Infinitely Losing My Edge
Yeah, I'm losing my edge.
I'm losing my edge.
The kids are coming up from behind.
I'm losing my edge.
I'm losing my edge to the kids from Bahrain and from Beijing.
But I was there.
I was there in 1976.
I was there at the first Soft Boys show in Cambridge.
I'm losing my edge.
I'm losing my edge to the kids whose footsteps I hear when they get on the decks.
I'm losing my edge to the internet seekers who can tell me every member of every good group from 1961 to 1970.
I'm losing my edge.
To all the kids in Paris and Columbus.
I'm losing my edge to the art-school Halifax kids in little jackets and borrowed nostalgia for the unremembered nineties.
I'm losing my edge.
I'm losing my edge.
I can hear the footsteps every night on the decks.
But I was there.
I was there in 1973 at the first Television practice in a loft in New York.
I was working on the chamberlin sounds with much patience.
I was there when Captain Beefheart started up his first band.

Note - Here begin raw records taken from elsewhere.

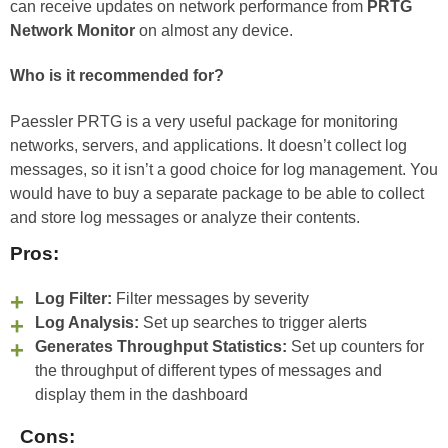
can receive updates on network performance from
PRTG
Network Monitor
on almost any device.
Who is it recommended for?
Paessler PRTG is a very useful package for monitoring
networks, servers, and applications. It doesn’t collect log
messages, so it isn’t a good choice for log management. You
would have to buy a separate package to be able to collect
and store log messages or analyze their contents.
Pros:
Log Filter:
Filter messages by severity
Log Analysis:
Set up searches to trigger alerts
Generates Throughput Statistics:
Set up counters for
the throughput of different types of messages and
display them in the dashboard
Cons: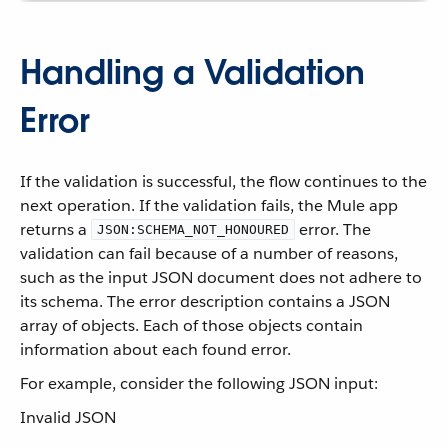
Handling a Validation
Error
If the validation is successful, the flow continues to the
next operation. If the validation fails, the Mule app
returns a
error. The
JSON:SCHEMA_NOT_HONOURED
validation can fail because of a number of reasons,
such as the input JSON document does not adhere to
its schema. The error description contains a JSON
array of objects. Each of those objects contain
information about each found error.
For example, consider the following JSON input:
Invalid JSON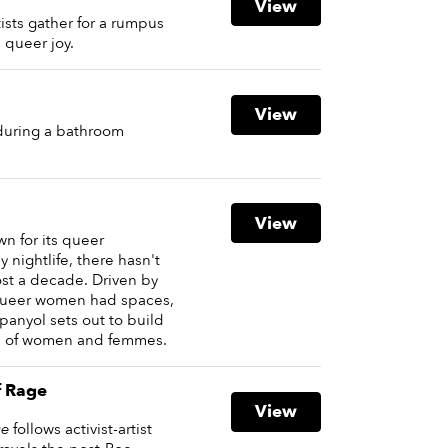
View
tists gather for a rumpus
 queer joy.
View
 during a bathroom
View
wn for its queer
nightlife, there hasn't
ost a decade. Driven by
 queer women had spaces,
Spanyol sets out to build
on of women and femmes.
f Rage
View
ge
follows activist-artist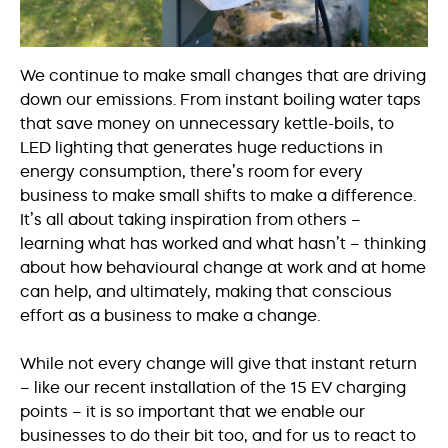
We continue to make small changes that are driving
down our emissions. From instant boiling water taps
that save money on unnecessary kettle-boils, to
LED lighting that generates huge reductions in
energy consumption, there’s room for every
business to make small shifts to make a difference.
It’s all about taking inspiration from others –
learning what has worked and what hasn’t – thinking
about how behavioural change at work and at home
can help, and ultimately, making that conscious
effort as a business to make a change.
While not every change will give that instant return
– like our recent installation of the 15 EV charging
points – it is so important that we enable our
businesses to do their bit too, and for us to react to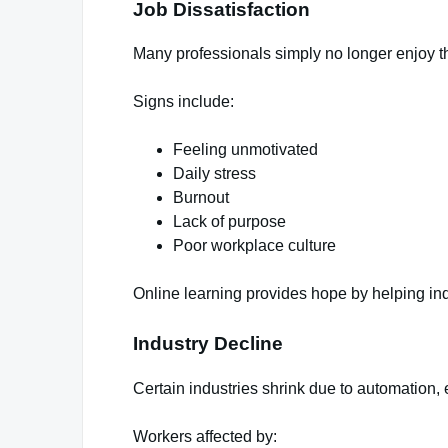
Job Dissatisfaction
Many professionals simply no longer enjoy th
Signs include:
Feeling unmotivated
Daily stress
Burnout
Lack of purpose
Poor workplace culture
Online learning provides hope by helping indi
Industry Decline
Certain industries shrink due to automation
Workers affected by: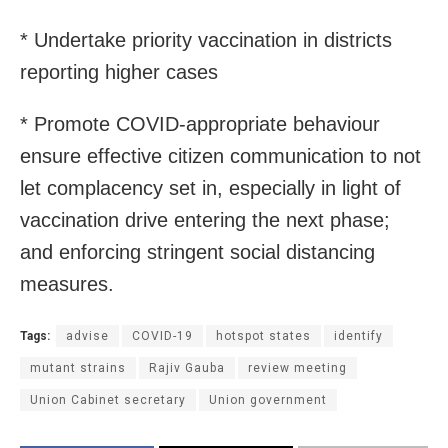
* Undertake priority vaccination in districts
reporting higher cases
* Promote COVID-appropriate behaviour
ensure effective citizen communication to not
let complacency set in, especially in light of
vaccination drive entering the next phase;
and enforcing stringent social distancing
measures.
Tags:
advise
COVID-19
hotspot states
identify
mutant strains
Rajiv Gauba
review meeting
Union Cabinet secretary
Union government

I told him, "Don't do it that way. You'll never make a dime."
I was there.
I was the first guy playing Brand Nubian to the electroclash kids.
I played it at Trash.
Everybody thought I was crazy.
We all know.
I was there.
I was there.
I've never been wrong.
But I'm losing my edge to better-looking people with better ideas and more talent.
And they're actually really, really nice.
I'm losing my edge.
I heard you have a compilation of every good song ever done by anybody.
Every great song by Lee Hazlewood. All the underground hits.
All Sonic Youth tracks. I heard you have a vinyl of every Blossom Toes record on German import.
I heard that you have a white label of every seminal funk hit - 1985, '86, '87.
I heard that you have a CD compilation of every good '70s cut and another box set from the '80s.
I hear you're buying a synthesizer and a snare and are throwing your macbook out the window because you want to make something real. You want to make a B.T. Express record.
I hear that you and your band have sold your marimba and bought a clarinet.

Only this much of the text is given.